Following the rope-a-dope weather we have had lately, the plants seem to be recovering. At the end of July we had a hot spell, with temperatures over a hundred degrees for several days in a row. Portlanders were wilting and whining, and the plants faired a little better. But the intense heat stunned them.
The beans have blossoms again, after a short period of no beans and no flowers. We're back to normal with temperatures in the high 70s and cool nights. Perfect Oregon summer.
Tomatoes continue to ripen, even though there aren't very many, as I have mention previously. And cucumbers are back in full production.
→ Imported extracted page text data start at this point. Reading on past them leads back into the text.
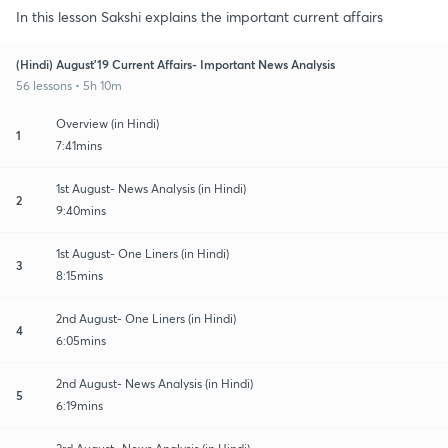
In this lesson Sakshi explains the important current affairs
(Hindi) August'19 Current Affairs- Important News Analysis
56 lessons • 5h 10m
Overview (in Hindi)
1
7:41mins
1st August- News Analysis (in Hindi)
2
9:40mins
1st August- One Liners (in Hindi)
3
8:15mins
2nd August- One Liners (in Hindi)
4
6:05mins
2nd August- News Analysis (in Hindi)
5
6:19mins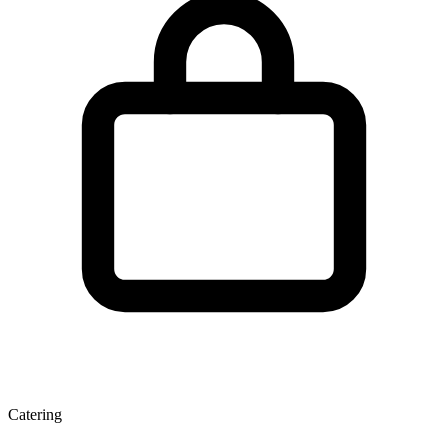
Catering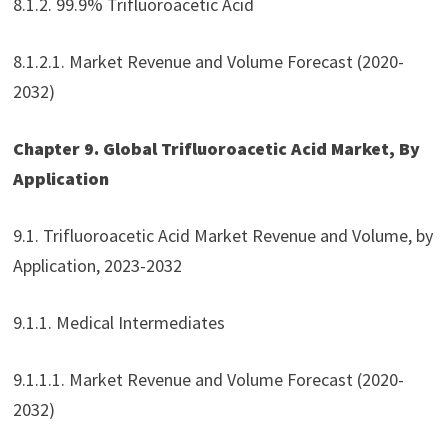
8.1.2. 99.9% Trifluoroacetic Acid
8.1.2.1. Market Revenue and Volume Forecast (2020-
2032)
Chapter 9. Global Trifluoroacetic Acid Market, By
Application
9.1. Trifluoroacetic Acid Market Revenue and Volume, by
Application, 2023-2032
9.1.1. Medical Intermediates
9.1.1.1. Market Revenue and Volume Forecast (2020-
2032)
Strangely the zucchinis, which we are usually up to our necks in by now, have not grown much and have not produced many squashes. The plants have not sprawled across other plants the way they usually do, engulfing all in their path. Having a zucchini shortage is downright WEIRD. Like Bizarro World.
But it's great time for planting seeds. The seeds for greens, lettuces, beets, etc. that I planted last Thursday have begun to sprout, with almost no duds. Warmer weather makes all the difference. Sprouting seeds at this time of year deludes me into thinking I have some control over nature. Powerful and terrifying.
The seeds lurk under the thin covering of soil for what seems like only minutes before they spring up, enthusiastically.
In the cold, wet, dark days of spring, trying to get a head start by sprouting seeds indoors is much harder work. I find myself peering at the cells of the seed starting try, imagining that I see the tiny crooked necked sprouts struggling to pierce the surface of the soil and strain towards the dim light coming in the window for maybe 6 hours a day.
I'm happy to have the first batch of plants started for fall and winter grazing.